Ouf, fausse alerte ! La crise de boboïte aïgue au sens archéologique du terme bobo (bolchévique-bonapartiste) n’était qu’une éruption cutanée, on est revenu illico presto à l’acception libérale-libertaire courante de la boboïtude. Si ça se trouve, cette trop brève incursion joffrinienne dans le camp social-républicain n’était qu’un leurre, une bête argutie stylistique destinée à mangouster l’adversaire. La suite nous prouvera que oui.
« Les républicains et la gauche dénoncent justement le poison mortel du nationalisme, qui porte la guerre et l’intolérance comme la nuée l’orage. Ils ne sauraient laisser la nation au Front national ou à l’UMP, qui s’en serviront contre elle, alors que la gauche en est, autant ou plus qu’eux, partie intégrante. »
Ah, « la nuée et l’orage »… ça faisait longtemps. Mais ça aurait pu être pire, on était à deux doigts du « ventre encore fécond »… Mais, trêve de plaisanterie, on va passer aux choses sérieuses.
« Le débat est d’autant plus légitime que la définition de l’identité nationale doit évidemment changer. Il y a sur ce point urgence conceptuelle. Depuis deux siècles, la France est terre d’immigration. Or on sait que l’assimilation longtemps pratiquée et qui exhale aujourd’hui des relents coloniaux, ne saurait servir de viatique pour le siècle nouveau, quoi qu’en dise une certaine gauche républicaine et scrogneugneu qui s’accroche à ce modèle vétuste comme à un canot percé et laisse du coup la droite mener la discussion.
Donc, premier enseignement, Joffrin ne cible pas la droite, mais la gauche. Enfin, une certaine gauche. La nôtre. Celle pour qui l’assimilation n’est pas un gros mot, mais un impératif catégorique, une machine à gagner ensemble. Qui pendant vingt siècles a fait tourner la boutique en fabriquant de bons Français à la chaîne, sans distinction de pedigree. En privilégiant le droit à la ressemblance à celui à la différence. Justement ce que Lolo trouve dégoûtant.

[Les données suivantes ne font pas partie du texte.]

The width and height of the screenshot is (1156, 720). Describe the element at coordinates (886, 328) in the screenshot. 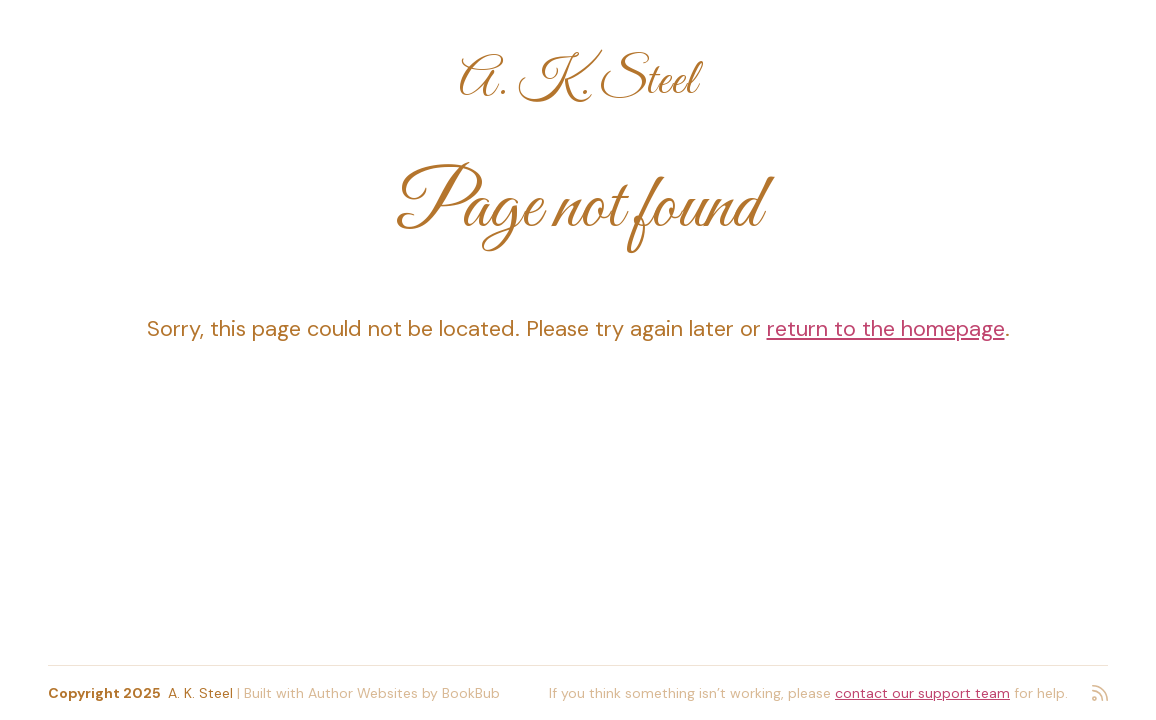

I see `return to the homepage` at that location.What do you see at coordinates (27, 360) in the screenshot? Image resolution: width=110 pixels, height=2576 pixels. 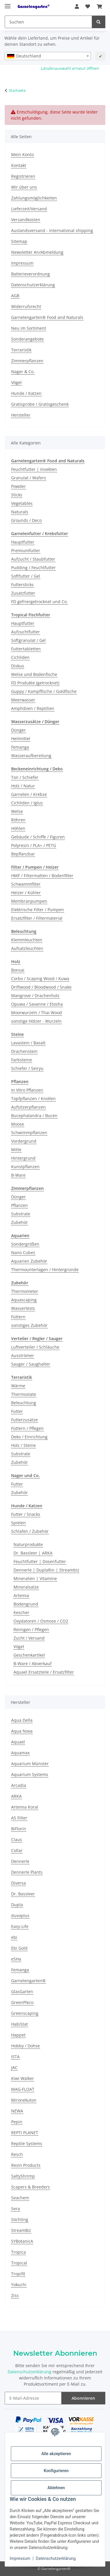 I see `Zimmerpflanzen` at bounding box center [27, 360].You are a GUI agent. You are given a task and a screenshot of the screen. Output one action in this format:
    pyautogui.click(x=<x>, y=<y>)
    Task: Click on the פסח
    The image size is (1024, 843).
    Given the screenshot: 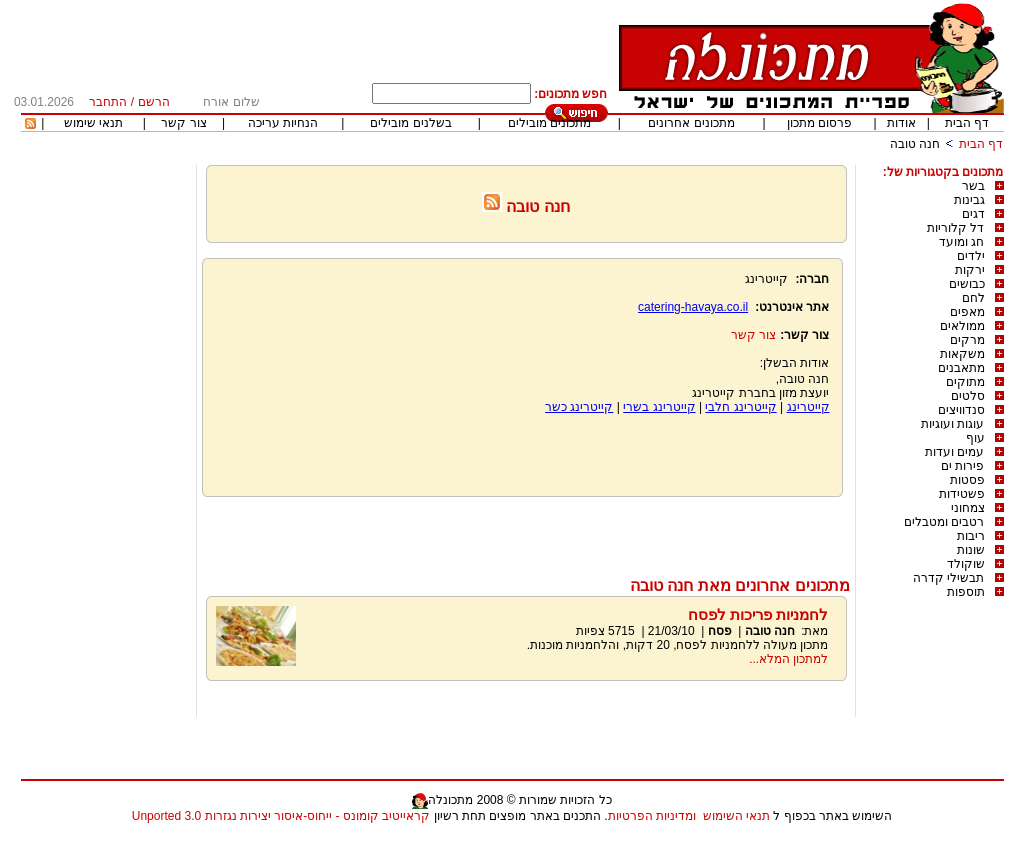 What is the action you would take?
    pyautogui.click(x=720, y=631)
    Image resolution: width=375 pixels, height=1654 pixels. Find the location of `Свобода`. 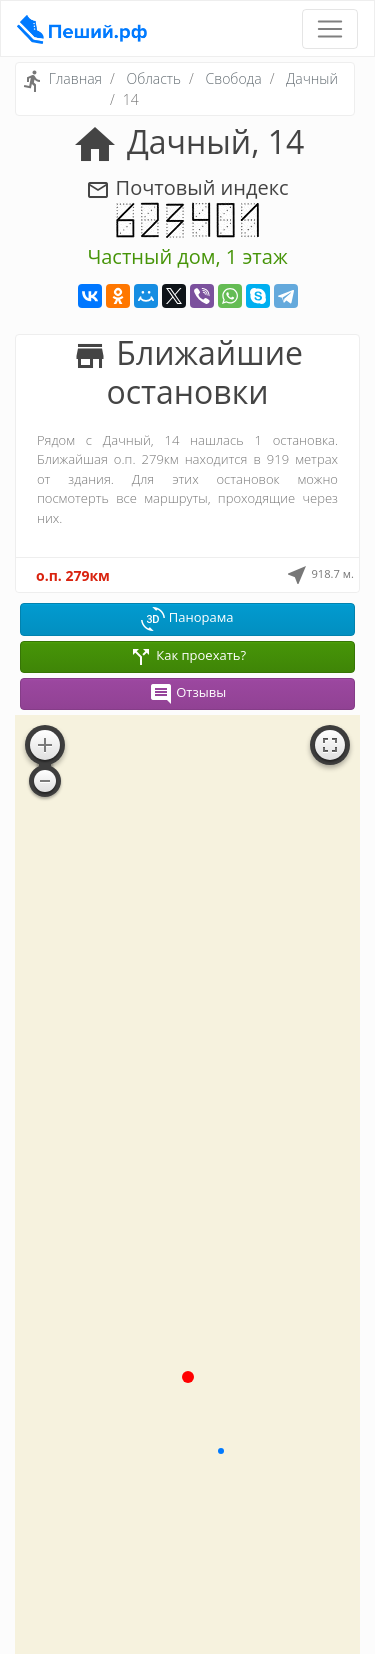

« Plus de 4 millions de citoyens d’origine étrangère, qui ne sont pas moins français que les autres, demandent à garder une part de leur identité traditionnelle. Au nom de quoi le leur interdirait-on ? La France future sera tissée, en même temps que de christianisme ou de laïcisme, de culture musulmane, d’esprit africain ou de tradition ultra-marine. Ces apports sont un enrichissement et non une menace. Se contenter de dénoncer la burka, ce qui peut certes se comprendre, c’est refuser de voir cette réalité nouvelle et à bien des égards positive. La dénonciation du communautarisme – fondée en théorie – finit par couvrir une forme d’allergie à la différence. La France est d’ores et déjà plurielle. On ne saurait le nier, à l’heure de l’Europe et de la mondialisation, qui sont par nature mélange et métissage.
Roulement de tambours, on vient d’atteindre le climax de l’édito. En bon artisan, Joffrin vient de parachever le chef-d’œuvre de compagnon du Tour de néo-France. Tout y est. La mauvaise foi : « Au nom de quoi leur interdirait-on ? » L’amalgame : « Un enrichissement et non une menace ». La caricature : « L’allergie à la différence ». Et surtout Lolo fait massivement appel aux mots magiques de la France qui pense bien, ceux qui comptent triple au scrabble de l’éditorialiste : métissage, France plurielle, culture musulmane, Europe, bref tous les gadgets qui structurent l’arc idéologique de la modernitude, qui va d’Olivier Besancenot à Carla Bruni. Et comme nous sommes de très vilains enfants, nous voulions juste – en toute mauvaise foi, après tout pourquoi en laisserions-nous la jouissance à autrui – nous adresser à l’inconscient de Laurent qui, manifestement, a encore une fois débordé (remembre la « race juive »), cette fois, en accolant comme par malice le substantif « esprit » à l’adjectif « africain ». C’est bien connu, là-bas, au pays des esprits, c’est grigri, féticheurs et compagnie… Mais trêve de mauvaise psy, retournons à notre analyse.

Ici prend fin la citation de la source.